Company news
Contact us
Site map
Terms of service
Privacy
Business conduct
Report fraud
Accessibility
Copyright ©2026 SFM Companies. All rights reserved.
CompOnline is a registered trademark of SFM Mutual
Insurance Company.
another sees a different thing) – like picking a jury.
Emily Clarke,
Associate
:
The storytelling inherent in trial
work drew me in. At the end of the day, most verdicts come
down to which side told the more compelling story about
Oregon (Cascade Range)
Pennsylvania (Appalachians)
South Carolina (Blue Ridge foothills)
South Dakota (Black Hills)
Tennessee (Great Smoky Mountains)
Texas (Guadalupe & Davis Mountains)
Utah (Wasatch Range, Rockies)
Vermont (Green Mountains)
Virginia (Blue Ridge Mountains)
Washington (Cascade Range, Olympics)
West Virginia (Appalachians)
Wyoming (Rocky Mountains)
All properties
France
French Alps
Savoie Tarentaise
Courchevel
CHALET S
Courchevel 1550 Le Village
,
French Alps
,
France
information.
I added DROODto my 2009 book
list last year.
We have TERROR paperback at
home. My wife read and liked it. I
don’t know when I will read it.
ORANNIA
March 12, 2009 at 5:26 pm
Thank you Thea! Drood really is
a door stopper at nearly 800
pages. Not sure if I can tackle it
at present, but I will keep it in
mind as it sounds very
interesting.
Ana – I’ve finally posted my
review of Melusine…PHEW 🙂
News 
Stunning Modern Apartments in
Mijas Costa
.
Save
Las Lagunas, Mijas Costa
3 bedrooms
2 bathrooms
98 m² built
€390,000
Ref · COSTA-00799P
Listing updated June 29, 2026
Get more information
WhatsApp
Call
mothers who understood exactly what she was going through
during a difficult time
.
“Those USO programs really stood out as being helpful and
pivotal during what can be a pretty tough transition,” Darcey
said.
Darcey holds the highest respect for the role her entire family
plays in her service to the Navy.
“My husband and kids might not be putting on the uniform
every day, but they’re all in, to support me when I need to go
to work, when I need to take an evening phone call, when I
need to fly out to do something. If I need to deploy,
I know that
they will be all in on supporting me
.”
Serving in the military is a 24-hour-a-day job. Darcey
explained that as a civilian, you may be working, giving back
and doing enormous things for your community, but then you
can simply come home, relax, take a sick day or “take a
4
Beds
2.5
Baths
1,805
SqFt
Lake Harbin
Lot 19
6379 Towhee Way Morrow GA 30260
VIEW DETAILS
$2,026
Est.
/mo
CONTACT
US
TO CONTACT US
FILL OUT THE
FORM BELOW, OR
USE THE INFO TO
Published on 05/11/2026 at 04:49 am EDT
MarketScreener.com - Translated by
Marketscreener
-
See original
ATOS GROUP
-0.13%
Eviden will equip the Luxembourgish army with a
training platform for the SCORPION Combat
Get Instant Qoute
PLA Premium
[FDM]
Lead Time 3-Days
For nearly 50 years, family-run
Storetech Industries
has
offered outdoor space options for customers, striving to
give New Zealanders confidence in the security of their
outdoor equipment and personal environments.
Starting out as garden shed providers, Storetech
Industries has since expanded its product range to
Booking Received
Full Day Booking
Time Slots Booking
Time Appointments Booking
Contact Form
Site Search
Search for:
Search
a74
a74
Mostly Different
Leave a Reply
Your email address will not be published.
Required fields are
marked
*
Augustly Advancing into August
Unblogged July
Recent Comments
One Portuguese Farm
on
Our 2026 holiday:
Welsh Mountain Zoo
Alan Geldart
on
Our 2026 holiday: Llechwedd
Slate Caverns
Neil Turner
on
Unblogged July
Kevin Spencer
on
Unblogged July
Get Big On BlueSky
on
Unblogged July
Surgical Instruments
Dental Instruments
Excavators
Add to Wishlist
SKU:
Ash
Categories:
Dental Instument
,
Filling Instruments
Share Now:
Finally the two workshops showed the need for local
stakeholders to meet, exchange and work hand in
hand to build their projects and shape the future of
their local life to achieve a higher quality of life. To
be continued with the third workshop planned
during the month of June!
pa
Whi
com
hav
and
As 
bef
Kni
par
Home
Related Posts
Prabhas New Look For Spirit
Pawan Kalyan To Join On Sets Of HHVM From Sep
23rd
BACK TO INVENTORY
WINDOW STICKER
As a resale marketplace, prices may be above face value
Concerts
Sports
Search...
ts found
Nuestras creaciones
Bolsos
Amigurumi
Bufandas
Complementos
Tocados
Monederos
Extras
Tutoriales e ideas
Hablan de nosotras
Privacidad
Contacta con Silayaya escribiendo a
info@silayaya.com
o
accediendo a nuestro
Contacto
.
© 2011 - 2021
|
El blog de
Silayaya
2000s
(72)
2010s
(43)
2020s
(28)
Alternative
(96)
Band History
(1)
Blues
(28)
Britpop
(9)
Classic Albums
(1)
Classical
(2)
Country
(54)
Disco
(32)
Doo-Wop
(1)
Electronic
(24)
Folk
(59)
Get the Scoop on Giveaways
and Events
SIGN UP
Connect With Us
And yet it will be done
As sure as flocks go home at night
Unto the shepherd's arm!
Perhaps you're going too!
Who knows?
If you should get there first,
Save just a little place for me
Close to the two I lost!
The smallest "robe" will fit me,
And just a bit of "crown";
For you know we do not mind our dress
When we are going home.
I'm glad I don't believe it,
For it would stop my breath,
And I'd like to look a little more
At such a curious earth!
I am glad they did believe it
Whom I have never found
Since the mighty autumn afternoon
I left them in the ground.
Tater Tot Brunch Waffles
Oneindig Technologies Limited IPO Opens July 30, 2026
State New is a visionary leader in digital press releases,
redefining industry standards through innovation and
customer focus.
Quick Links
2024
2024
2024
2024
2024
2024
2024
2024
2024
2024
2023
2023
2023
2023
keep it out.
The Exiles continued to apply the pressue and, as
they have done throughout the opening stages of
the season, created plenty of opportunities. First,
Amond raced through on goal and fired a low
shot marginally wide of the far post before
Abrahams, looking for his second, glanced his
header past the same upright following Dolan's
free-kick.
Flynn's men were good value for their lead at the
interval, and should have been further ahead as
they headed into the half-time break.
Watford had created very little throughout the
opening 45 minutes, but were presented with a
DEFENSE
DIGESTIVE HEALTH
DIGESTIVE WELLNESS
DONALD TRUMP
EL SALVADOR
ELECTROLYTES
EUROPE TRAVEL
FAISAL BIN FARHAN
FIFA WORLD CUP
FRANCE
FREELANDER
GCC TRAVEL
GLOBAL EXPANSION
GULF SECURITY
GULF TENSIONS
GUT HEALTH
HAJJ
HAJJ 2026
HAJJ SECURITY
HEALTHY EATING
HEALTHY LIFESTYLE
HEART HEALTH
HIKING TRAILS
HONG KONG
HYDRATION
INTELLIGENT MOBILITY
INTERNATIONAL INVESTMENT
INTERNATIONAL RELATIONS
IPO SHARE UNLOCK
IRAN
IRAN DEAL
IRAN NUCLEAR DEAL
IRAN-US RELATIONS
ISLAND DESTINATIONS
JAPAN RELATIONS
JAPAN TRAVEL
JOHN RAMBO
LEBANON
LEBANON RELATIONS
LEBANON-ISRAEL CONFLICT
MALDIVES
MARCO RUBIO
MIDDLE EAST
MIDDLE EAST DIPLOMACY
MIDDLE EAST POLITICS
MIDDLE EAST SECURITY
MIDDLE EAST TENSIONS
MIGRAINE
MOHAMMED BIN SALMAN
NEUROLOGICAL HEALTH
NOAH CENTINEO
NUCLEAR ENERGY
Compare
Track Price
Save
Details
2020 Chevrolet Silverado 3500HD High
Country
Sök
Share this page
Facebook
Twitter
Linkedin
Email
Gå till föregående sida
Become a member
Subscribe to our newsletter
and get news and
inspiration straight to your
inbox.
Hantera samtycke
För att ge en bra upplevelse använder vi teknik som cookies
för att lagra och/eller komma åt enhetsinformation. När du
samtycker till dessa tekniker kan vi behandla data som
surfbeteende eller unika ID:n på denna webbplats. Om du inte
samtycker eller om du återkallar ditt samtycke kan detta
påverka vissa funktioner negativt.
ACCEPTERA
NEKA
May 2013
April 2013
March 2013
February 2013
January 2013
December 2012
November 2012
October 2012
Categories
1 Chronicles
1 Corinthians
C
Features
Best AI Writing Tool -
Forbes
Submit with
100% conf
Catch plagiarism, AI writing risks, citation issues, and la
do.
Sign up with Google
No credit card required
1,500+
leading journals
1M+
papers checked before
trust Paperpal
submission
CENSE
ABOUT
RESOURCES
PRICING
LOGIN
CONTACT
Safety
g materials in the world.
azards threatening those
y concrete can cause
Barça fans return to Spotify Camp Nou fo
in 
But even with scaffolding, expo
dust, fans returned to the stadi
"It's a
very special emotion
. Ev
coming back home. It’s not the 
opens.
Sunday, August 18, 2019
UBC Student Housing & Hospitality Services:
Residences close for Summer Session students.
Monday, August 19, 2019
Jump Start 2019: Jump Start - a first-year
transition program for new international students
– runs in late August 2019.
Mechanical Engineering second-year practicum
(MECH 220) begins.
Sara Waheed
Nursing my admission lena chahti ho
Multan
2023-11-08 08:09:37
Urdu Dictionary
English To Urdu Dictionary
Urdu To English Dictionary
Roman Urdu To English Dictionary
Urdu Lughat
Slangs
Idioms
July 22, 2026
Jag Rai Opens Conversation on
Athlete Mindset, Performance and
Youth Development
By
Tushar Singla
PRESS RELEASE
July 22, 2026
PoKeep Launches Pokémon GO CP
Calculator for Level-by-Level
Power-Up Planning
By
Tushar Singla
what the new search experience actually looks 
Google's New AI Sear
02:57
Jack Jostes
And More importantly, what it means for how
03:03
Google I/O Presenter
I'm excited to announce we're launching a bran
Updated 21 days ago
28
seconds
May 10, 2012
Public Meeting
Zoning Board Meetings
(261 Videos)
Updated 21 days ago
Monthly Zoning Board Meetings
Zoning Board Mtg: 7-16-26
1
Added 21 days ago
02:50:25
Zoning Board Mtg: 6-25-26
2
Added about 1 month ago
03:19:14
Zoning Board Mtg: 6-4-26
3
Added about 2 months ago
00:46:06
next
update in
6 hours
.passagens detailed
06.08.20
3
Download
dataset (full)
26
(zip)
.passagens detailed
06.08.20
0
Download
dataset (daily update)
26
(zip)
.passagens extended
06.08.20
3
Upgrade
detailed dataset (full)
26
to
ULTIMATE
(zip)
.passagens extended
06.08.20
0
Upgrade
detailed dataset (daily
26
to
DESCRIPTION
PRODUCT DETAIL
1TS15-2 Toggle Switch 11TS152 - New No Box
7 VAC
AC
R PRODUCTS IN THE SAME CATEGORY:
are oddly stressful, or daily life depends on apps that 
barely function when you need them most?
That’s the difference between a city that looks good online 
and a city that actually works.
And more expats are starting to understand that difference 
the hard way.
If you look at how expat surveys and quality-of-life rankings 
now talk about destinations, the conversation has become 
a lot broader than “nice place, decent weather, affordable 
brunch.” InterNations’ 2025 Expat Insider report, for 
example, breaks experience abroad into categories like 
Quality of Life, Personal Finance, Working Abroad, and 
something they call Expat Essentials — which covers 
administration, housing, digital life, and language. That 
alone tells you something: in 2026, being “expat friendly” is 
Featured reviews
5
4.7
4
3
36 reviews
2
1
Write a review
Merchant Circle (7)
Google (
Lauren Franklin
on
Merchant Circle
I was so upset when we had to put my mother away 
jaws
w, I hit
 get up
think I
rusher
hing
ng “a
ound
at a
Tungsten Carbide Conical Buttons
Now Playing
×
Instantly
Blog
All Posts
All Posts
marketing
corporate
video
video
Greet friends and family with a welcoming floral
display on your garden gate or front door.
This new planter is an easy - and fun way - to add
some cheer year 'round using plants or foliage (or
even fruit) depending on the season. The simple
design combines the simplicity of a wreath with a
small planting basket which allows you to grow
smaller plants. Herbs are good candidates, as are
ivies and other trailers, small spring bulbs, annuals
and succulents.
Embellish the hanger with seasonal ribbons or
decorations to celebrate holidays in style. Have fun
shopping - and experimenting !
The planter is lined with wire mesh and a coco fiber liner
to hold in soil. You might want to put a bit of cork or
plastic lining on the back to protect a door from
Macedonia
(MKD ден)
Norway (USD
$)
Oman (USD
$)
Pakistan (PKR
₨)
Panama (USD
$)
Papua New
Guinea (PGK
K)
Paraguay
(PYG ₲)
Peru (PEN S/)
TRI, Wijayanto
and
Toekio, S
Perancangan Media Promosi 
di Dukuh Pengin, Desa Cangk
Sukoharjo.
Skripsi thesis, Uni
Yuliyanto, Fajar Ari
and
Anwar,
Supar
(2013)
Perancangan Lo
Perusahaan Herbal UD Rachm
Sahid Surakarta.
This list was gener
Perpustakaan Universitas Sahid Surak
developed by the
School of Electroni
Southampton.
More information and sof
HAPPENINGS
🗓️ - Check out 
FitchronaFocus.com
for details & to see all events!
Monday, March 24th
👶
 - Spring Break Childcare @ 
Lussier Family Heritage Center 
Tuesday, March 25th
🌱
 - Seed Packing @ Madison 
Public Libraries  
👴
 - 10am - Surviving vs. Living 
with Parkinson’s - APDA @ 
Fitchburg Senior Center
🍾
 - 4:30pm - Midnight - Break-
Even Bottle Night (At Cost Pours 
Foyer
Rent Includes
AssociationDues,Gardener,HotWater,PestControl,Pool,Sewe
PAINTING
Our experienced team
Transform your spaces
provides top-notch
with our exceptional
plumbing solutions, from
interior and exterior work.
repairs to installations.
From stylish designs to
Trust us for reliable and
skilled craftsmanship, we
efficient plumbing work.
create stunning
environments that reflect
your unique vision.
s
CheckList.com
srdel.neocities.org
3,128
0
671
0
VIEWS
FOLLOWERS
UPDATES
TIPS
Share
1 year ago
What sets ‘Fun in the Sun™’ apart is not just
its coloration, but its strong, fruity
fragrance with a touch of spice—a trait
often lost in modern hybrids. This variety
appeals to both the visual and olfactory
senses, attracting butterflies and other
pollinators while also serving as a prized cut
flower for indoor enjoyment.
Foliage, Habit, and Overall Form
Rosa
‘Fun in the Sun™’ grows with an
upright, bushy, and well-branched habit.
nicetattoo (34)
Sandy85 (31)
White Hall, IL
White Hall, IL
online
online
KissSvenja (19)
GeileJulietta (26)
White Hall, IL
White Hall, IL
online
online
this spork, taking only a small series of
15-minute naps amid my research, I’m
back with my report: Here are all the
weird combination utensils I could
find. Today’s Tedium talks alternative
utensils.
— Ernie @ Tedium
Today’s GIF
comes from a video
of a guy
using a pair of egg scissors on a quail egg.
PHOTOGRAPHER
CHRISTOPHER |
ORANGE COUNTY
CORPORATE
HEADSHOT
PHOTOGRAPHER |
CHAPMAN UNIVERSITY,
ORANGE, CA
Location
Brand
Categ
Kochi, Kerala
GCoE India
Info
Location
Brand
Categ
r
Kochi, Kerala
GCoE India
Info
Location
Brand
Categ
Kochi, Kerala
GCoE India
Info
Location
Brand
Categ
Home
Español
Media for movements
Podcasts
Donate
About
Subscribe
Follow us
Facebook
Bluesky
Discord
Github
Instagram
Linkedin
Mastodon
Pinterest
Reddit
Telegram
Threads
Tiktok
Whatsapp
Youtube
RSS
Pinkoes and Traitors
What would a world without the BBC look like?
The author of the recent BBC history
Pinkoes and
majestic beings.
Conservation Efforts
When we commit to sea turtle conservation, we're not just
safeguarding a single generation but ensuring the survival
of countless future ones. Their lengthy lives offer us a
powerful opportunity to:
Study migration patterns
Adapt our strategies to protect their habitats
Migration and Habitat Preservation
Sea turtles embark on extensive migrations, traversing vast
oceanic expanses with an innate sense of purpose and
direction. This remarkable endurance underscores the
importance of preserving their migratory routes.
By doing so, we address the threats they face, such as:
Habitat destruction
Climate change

::::

▸ **PROMPT**:
Transcribe the opening lines of the listing exactly, please. Stop after the line that contains "being helpful and".

▸ **EXPECTED OUTPUT**:
Company news
Contact us
Site map
Terms of service
Privacy
Business conduct
Report fraud
Accessibility
Copyright ©2026 SFM Companies. All rights reserved.
CompOnline is a registered trademark of SFM Mutual
Insurance Company.
another sees a different thing) – like picking a jury.
Emily Clarke,
Associate
:
The storytelling inherent in trial
work drew me in. At the end of the day, most verdicts come
down to which side told the more compelling story about
Oregon (Cascade Range)
Pennsylvania (Appalachians)
South Carolina (Blue Ridge foothills)
South Dakota (Black Hills)
Tennessee (Great Smoky Mountains)
Texas (Guadalupe & Davis Mountains)
Utah (Wasatch Range, Rockies)
Vermont (Green Mountains)
Virginia (Blue Ridge Mountains)
Washington (Cascade Range, Olympics)
West Virginia (Appalachians)
Wyoming (Rocky Mountains)
All properties
France
French Alps
Savoie Tarentaise
Courchevel
CHALET S
Courchevel 1550 Le Village
,
French Alps
,
France
information.
I added DROODto my 2009 book
list last year.
We have TERROR paperback at
home. My wife read and liked it. I
don’t know when I will read it.
ORANNIA
March 12, 2009 at 5:26 pm
Thank you Thea! Drood really is
a door stopper at nearly 800
pages. Not sure if I can tackle it
at present, but I will keep it in
mind as it sounds very
interesting.
Ana – I’ve finally posted my
review of Melusine…PHEW 🙂
News 
Stunning Modern Apartments in
Mijas Costa
.
Save
Las Lagunas, Mijas Costa
3 bedrooms
2 bathrooms
98 m² built
€390,000
Ref · COSTA-00799P
Listing updated June 29, 2026
Get more information
WhatsApp
Call
mothers who understood exactly what she was going through
during a difficult time
.
“Those USO programs really stood out as being helpful and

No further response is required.